Give back only the lines in the records below from the one with "comment (79, 1449)" to the one with "slideshow (2039, 36)", both inclusive, word for word.

*** Records provided ***

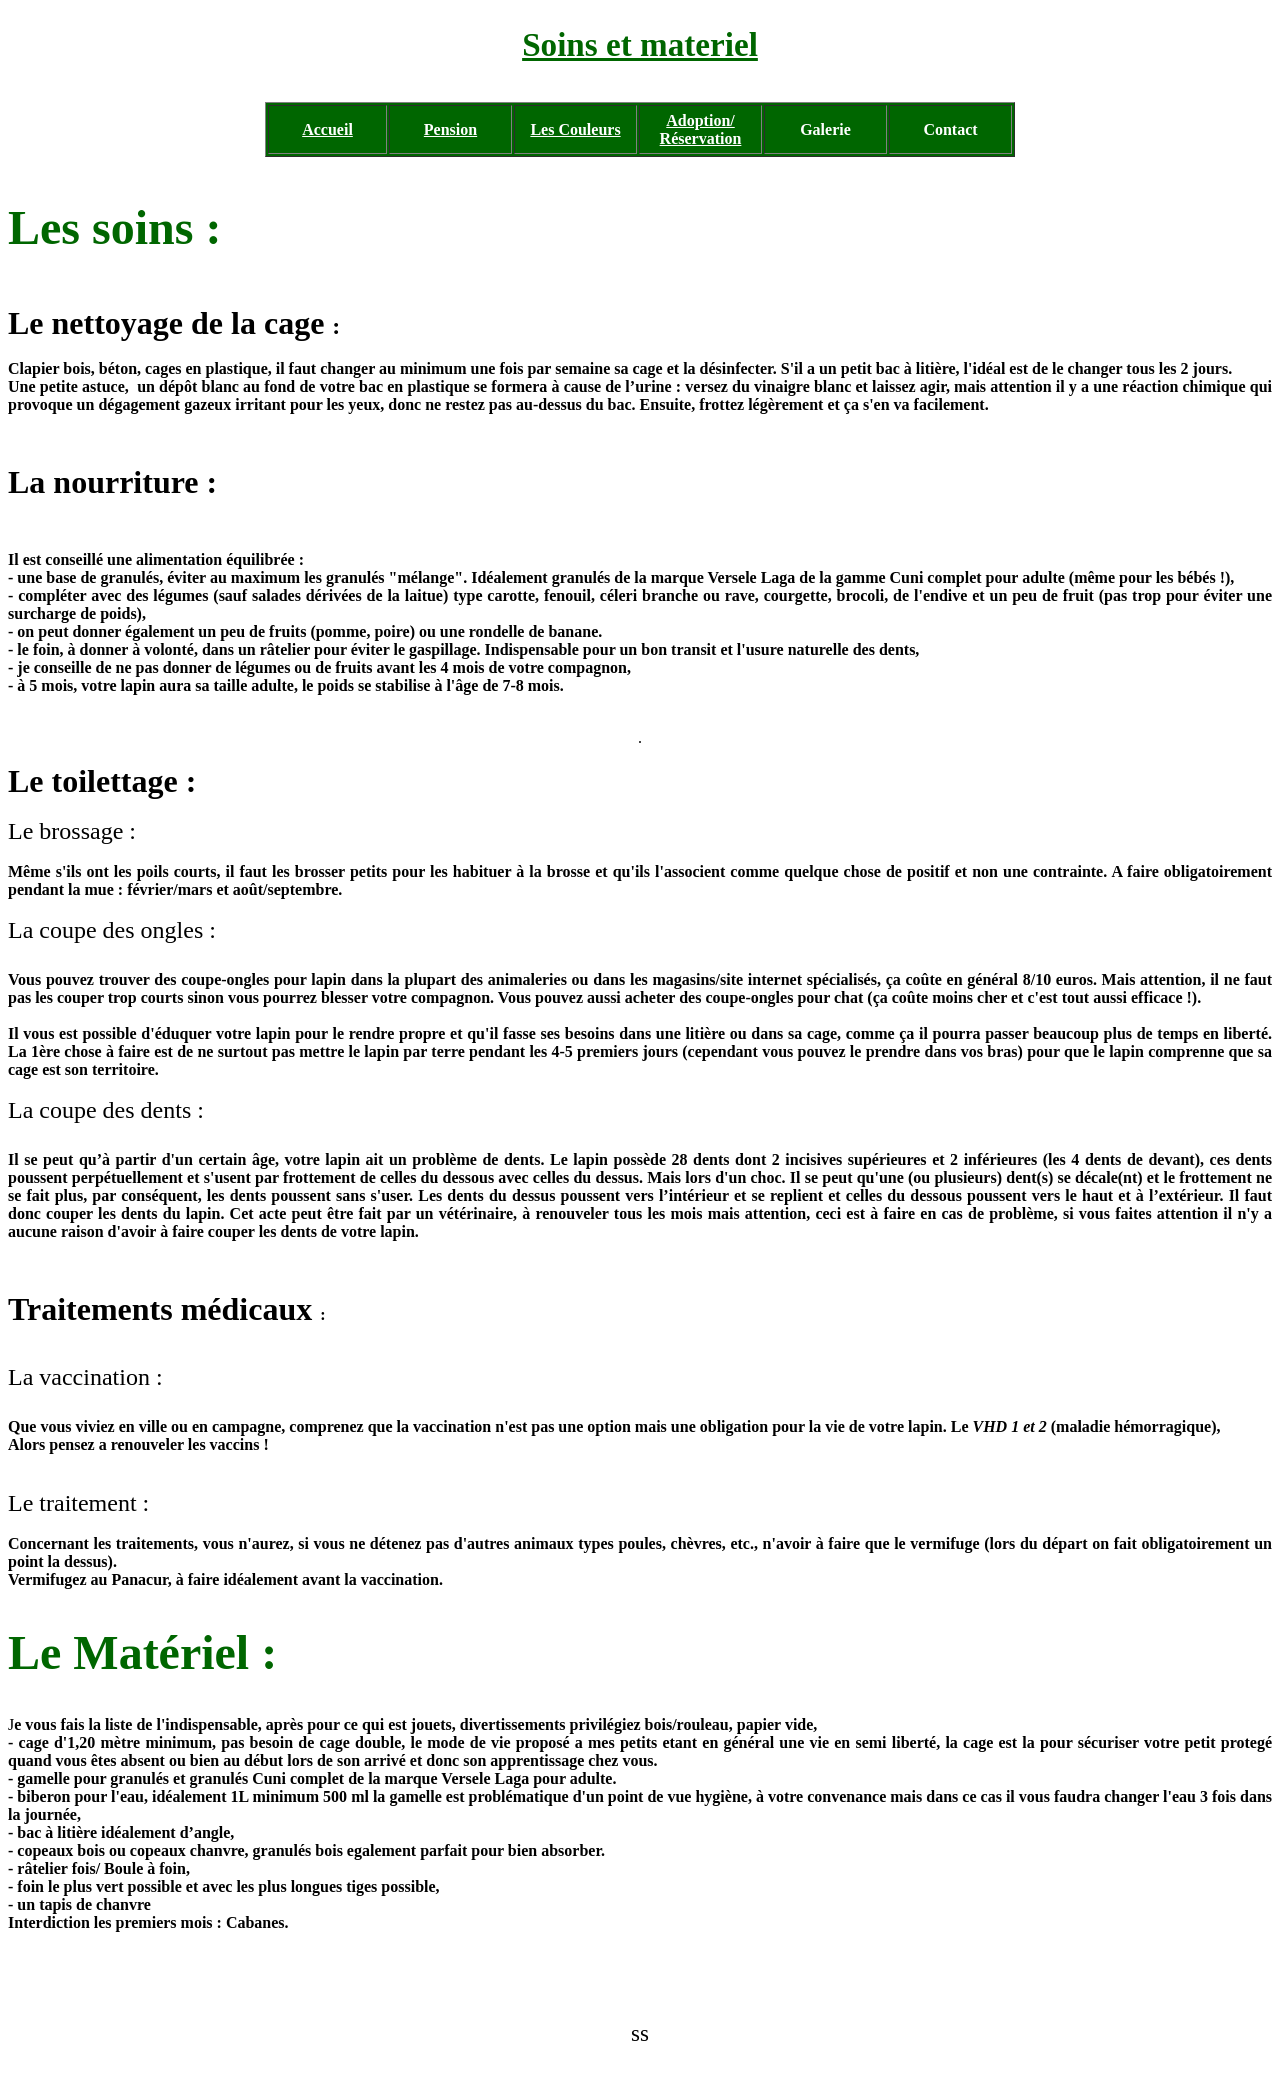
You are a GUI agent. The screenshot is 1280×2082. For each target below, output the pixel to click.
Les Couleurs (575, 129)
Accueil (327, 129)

*** End of Records provided ***
*** Records provided ***

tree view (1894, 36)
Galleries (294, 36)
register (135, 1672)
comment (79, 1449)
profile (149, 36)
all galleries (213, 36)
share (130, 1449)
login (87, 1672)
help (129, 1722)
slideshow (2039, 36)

*** End of Records provided ***

* _Task response_:
comment (79, 1449)
profile (149, 36)
all galleries (213, 36)
share (130, 1449)
login (87, 1672)
help (129, 1722)
slideshow (2039, 36)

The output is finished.